Em muitos casos (entre eles os 5
mortos) a violência era de uma
certa forma justa, alvejava algum bem evidente.
Mas, sobretudo, descobri que,
durante as 18 horas, sete casais
tinham se juntado para viver
felizes. Outros nove resistiram
a uma briga feia. Também 27
pessoas se apaixonaram, o número ímpar sugerindo que nem
todas foram correspondidas.
Nasceram duas crianças, uma
não desejada - mas que encontrou os cuidados de uma comunidade generosa. Nove pessoas adoeceram, sete foram curadas ou confortadas, duas
morreram em paz com Deus e o
mundo. Aliás, uma aproveitou
a ocasião para fazer as pazes
com ambos.
Interessado pela variedade
dos acontecimentos, comecei a
marcar também atos e eventos
que eram apresentados sem intensidade dramática, mas que
tomavam importância como
contraponto à suposta apologia da violência: assim, 14 filhos e filhas respeitaram seus
pais, estudaram e fizeram seu
dever de casa. Dezenas de pessoas foram gentis, atenciosas e
dedicadas com seu próximo.
Globalmente, os criminosos,
os malandros, os chatos, os corruptos e os interesseiros foram
esmagados pelos bons cidadãos, trabalhadores e sinceros.
Também a liberdade soberana
dos indivíduos foi respeitada,
mas não por isso falhou a generosidade comunitária.

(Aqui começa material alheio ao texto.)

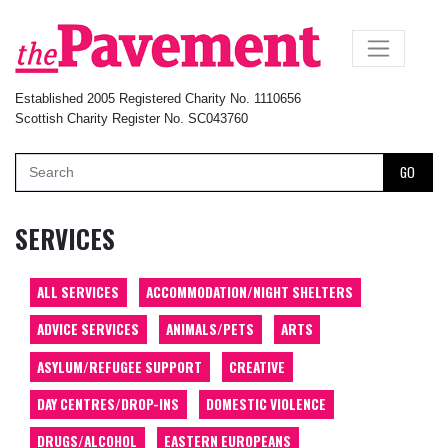
×
Established 2005 Registered Charity No. 1110656
Scottish Charity Register No. SC043760
GO
SERVICES
ALL SERVICES
ACCOMMODATION/NIGHT SHELTERS
ADVICE SERVICES
ANIMALS/PETS
ARTS
ASYLUM/REFUGEE SUPPORT
CREATIVE
DAY CENTRES/DROP-INS
DOMESTIC VIOLENCE
DRUGS/ALCOHOL
EASTERN EUROPEANS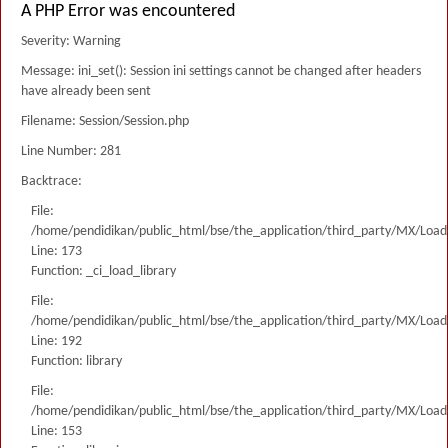
A PHP Error was encountered
Severity: Warning
Message: ini_set(): Session ini settings cannot be changed after headers
have already been sent
Filename: Session/Session.php
Line Number: 281
Backtrace:
File:
/home/pendidikan/public_html/bse/the_application/third_party/MX/Load
Line: 173
Function: _ci_load_library
File:
/home/pendidikan/public_html/bse/the_application/third_party/MX/Load
Line: 192
Function: library
File:
/home/pendidikan/public_html/bse/the_application/third_party/MX/Load
Line: 153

Na ausência (definitiva e provavelmente bem-vinda) de
prescrições morais dogmáticas,
a telinha contemplada por 18
horas me pareceu ser um código moral possível para nosso
tempo. Ele não é composto de
regras, mas de uma casuística
de parábolas, cuja autoridade
deriva do consenso implícito
dos espectadores -pois a moral que triunfa na tela é a que
encontra a aprovação da maioria.
Os próprios anúncios publicitários fazem parte de nossas regras sociais de conduta. Eles
alimentam o desejo indispensável numa economia neoliberal. Mas, acima de tudo, permitem a convivência pacífica em
um mundo que, sem isso, seria
entregue a ódios incontroláveis
- por ser fundamentalmente
regrado pela inveja. O anúncio
cria e promove ideais comuns.
Em vez de odiar meu vizinho
por ele ter o carro que eu quero,
juntos idealizamos o homem
impossível, bonito e forte, que
dirige o tal carro na TV. Esse
homem não é nem ele, nem eu.
A mediação do piloto televisivo inibe a inveja e a transforma
em emulação - o suficiente
para que o tecido social não
quebre.
Em suma, nas 18 horas, longe
de estimular a barbárie, a televisão me ofereceu uma amostra dos costumes sociais e da
moral social ordinária, uma espécie de revisão dos requisitos
para a vida em sociedade neste
fim de século.
Por volta de uma da madrugada, ela acabou induzindo
meu sono. Parece que a cada
noite ela acalenta milhões. Deve ser pela confiança que nos
inspira sua mediocridade. Graças a ela, podemos dormir
tranquilos, pois, apesar de nossa solidão individualista, algo
de coletivo persiste. Histórias,
crenças, opiniões não formalizadas, irredutíveis a um corpus. Talvez só suscetíveis, justamente, de se desdobrarem como o constante pano de fundo
da TV: nosso patrimônio verdadeiramente comum.